California’s legislature approved minimum wage increase according to The Los Angeles Times. The current minimum wage in California is $10 per hour, and will increase to $15 per hour over the next six years, which is the highest statewide wage. According to the plan, by Jan. 1, 2017, the minimum wage per hour will be increased to $10.50. After that increase, the minimum wage will increase annually by $1 per hour. By 2022, the minimum wage in California would be $15. According to Los Angeles’ ABC affiliate, Jerry Newman, a professor at the University at Buffalo’s School of Management said, “the most important thing is that California is doing this over a six-year period, that is the smart move.” The plan also states that businesses with fewer than 26 employees have an additional year to comply and if there is an economic downturn, the annual increase of $1 per hour could be pushed back another year.
The Los Angeles Times reported that economists have estimated the measure would increase the pay of about 5.6 million workers across the state. These are the workers that work at the minimum wage. “Workers are struggling,” said California state Senator Mark Leno. “2.2 million Californians are currently earning minimum wage, and they are struggling in poverty because it is a sub-poverty wage.” Many experts hope that this would help alleviate poverty.

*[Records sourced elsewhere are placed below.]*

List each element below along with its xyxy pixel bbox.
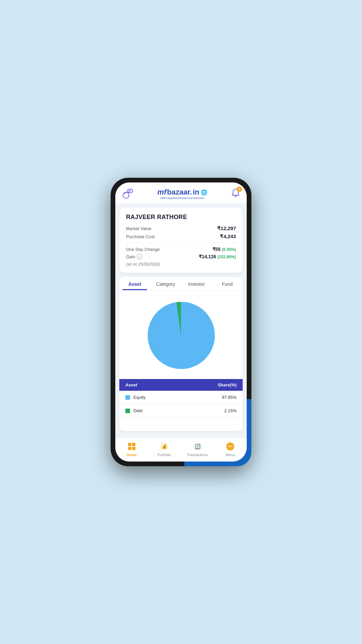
- support-button[interactable]: [121, 187, 134, 200]
- table-row: Equity 97.85%: [119, 391, 243, 404]
- tab-asset[interactable]: Asset: [119, 277, 150, 290]
- purchase-cost-label: Purchase Cost: [126, 234, 155, 239]
- chart-card: Asset Category Investor Fund: [119, 277, 243, 431]
- one-day-change-row: One Day Change ₹55 (0.45%): [126, 247, 236, 252]
- svg-rect-5: [132, 443, 135, 446]
- gain-info-icon[interactable]: i: [137, 254, 142, 259]
- tab-fund[interactable]: Fund: [212, 277, 243, 290]
- main-content: RAJVEER RATHORE Market Value ₹12,297 Pur…: [115, 204, 247, 438]
- gain-row: Gain i ₹14,126 (332.90%): [126, 254, 236, 259]
- logo-subtitle: (AMFI Registered Mutual Fund Distributor…: [160, 197, 204, 199]
- svg-rect-1: [128, 189, 132, 193]
- svg-text:🔄: 🔄: [194, 444, 200, 449]
- svg-point-14: [230, 446, 231, 447]
- pie-chart: [144, 299, 218, 372]
- as-on-date: (as on 25/06/2024): [126, 262, 236, 267]
- table-col2: Share(%): [218, 382, 237, 387]
- svg-point-15: [232, 446, 233, 447]
- app-logo: mf bazaar. in 🌐 (AMFI Registered Mutual …: [157, 188, 207, 199]
- one-day-change-label: One Day Change: [126, 247, 160, 252]
- market-value-row: Market Value ₹12,297: [126, 225, 236, 231]
- one-day-change-pct: (0.45%): [222, 247, 236, 252]
- portfolio-card: RAJVEER RATHORE Market Value ₹12,297 Pur…: [119, 208, 243, 273]
- tab-category[interactable]: Category: [150, 277, 181, 290]
- portfolio-icon: 💰: [159, 441, 169, 451]
- transactions-icon: 🔄: [192, 441, 202, 451]
- nav-menu[interactable]: Menu: [220, 441, 240, 457]
- menu-label: Menu: [226, 453, 235, 457]
- svg-rect-4: [128, 443, 131, 446]
- nav-transactions[interactable]: 🔄 Transactions: [187, 441, 208, 457]
- notification-bell[interactable]: 0: [231, 188, 241, 199]
- equity-color-dot: [125, 395, 130, 400]
- purchase-cost-row: Purchase Cost ₹4,243: [126, 233, 236, 239]
- nav-portfolio[interactable]: 💰 Portfolio: [154, 441, 174, 457]
- purchase-cost: ₹4,243: [220, 233, 236, 239]
- debt-share: 2.15%: [224, 408, 237, 413]
- asset-table: Asset Share(%) Equity 97.85% Debt: [119, 379, 243, 431]
- menu-icon: [225, 441, 235, 451]
- portfolio-label: Portfolio: [158, 453, 171, 457]
- one-day-change-value: ₹55: [213, 247, 221, 252]
- market-value: ₹12,297: [217, 225, 236, 231]
- bottom-navigation: Home 💰 Portfolio 🔄 Trans: [115, 438, 247, 462]
- transactions-label: Transactions: [187, 453, 208, 457]
- equity-label: Equity: [133, 395, 145, 400]
- debt-color-dot: [125, 409, 130, 413]
- gain-pct: (332.90%): [218, 255, 236, 259]
- home-label: Home: [126, 453, 137, 457]
- gain-value: ₹14,126: [199, 254, 216, 259]
- svg-rect-7: [132, 447, 135, 450]
- tab-bar: Asset Category Investor Fund: [119, 277, 243, 290]
- table-header: Asset Share(%): [119, 379, 243, 391]
- pie-chart-container: [119, 290, 243, 379]
- user-name: RAJVEER RATHORE: [126, 214, 236, 221]
- svg-text:💰: 💰: [162, 444, 168, 449]
- tab-investor[interactable]: Investor: [181, 277, 212, 290]
- svg-point-13: [228, 446, 230, 447]
- table-col1: Asset: [125, 382, 137, 387]
- nav-home[interactable]: Home: [122, 441, 142, 457]
- notification-badge: 0: [237, 186, 242, 192]
- home-icon: [127, 441, 137, 451]
- table-spacer: [119, 418, 243, 431]
- table-row: Debt 2.15%: [119, 404, 243, 418]
- gain-label: Gain i: [126, 254, 142, 259]
- debt-label: Debt: [133, 408, 142, 413]
- header: mf bazaar. in 🌐 (AMFI Registered Mutual …: [115, 182, 247, 204]
- divider: [126, 243, 236, 243]
- market-value-label: Market Value: [126, 226, 152, 231]
- equity-share: 97.85%: [222, 395, 237, 400]
- svg-rect-6: [128, 447, 131, 450]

This does not mean that raising minimum does not have its downside, according to some experts. Increasing the minimum wage would place pressure on small businesses and governmental budget. The Los Angeles Times reports from the California Department of Finance that by 2023 there would be an increase of $3.6 billion annually on the state budget due to the wage increase.
Some economists are also concerned that the increase in minimum wage would cost jobs in the market because businesses are unwilling to hire employees. According to economic consultant Christopher Thornberg, founding partner at Beacon Economics, employers might decide to cut positions that are low-income. Arindrajit Dube, associate professor of economics at University of Massachusetts Amherst, said “The risk of course is that when you raise wages sufficiently higher, you slow down hiring… When you go big, both the rewards and the risks are bigger.”
Steve Kaplan, a professor at the University of Chicago Booth School of Business, told ABC News, “The big challenge today is we have technology that’s replacing people. With that headwind of technology, the worst thing to do is to make jobs more expensive. Technology is already taking jobs. What you ought to do is make it easier to hire people.”
However, California Governor Jerry Brown is optimistic and says in a news conference in Sacramento, “I’m hoping that what happens in California will not just stay in California but will be exported to the rest of the country.”
Editor’s Note: Information from The Los Angeles Times, NBC News, ABC7 and Reuters was used in this report.